TASK:
Pick the lines holding the string "granulés" out of the records and copy them.

RECORDS FOR PROCESSING:
-.-.-

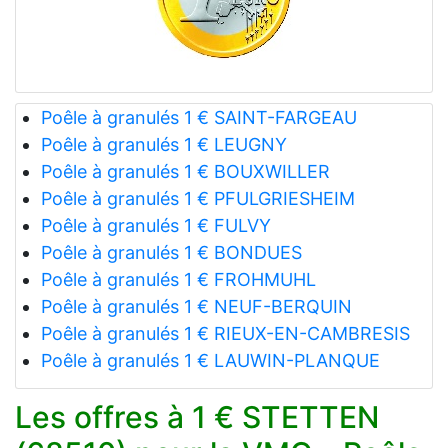
Poêle à granulés 1 € SAINT-FARGEAU
Poêle à granulés 1 € LEUGNY
Poêle à granulés 1 € BOUXWILLER
Poêle à granulés 1 € PFULGRIESHEIM
Poêle à granulés 1 € FULVY
Poêle à granulés 1 € BONDUES
Poêle à granulés 1 € FROHMUHL
Poêle à granulés 1 € NEUF-BERQUIN
Poêle à granulés 1 € RIEUX-EN-CAMBRESIS
Poêle à granulés 1 € LAUWIN-PLANQUE
Les offres à 1 € STETTEN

-.-.-

ANSWER:
Poêle à granulés 1 € SAINT-FARGEAU
Poêle à granulés 1 € LEUGNY
Poêle à granulés 1 € BOUXWILLER
Poêle à granulés 1 € PFULGRIESHEIM
Poêle à granulés 1 € FULVY
Poêle à granulés 1 € BONDUES
Poêle à granulés 1 € FROHMUHL
Poêle à granulés 1 € NEUF-BERQUIN
Poêle à granulés 1 € RIEUX-EN-CAMBRESIS
Poêle à granulés 1 € LAUWIN-PLANQUE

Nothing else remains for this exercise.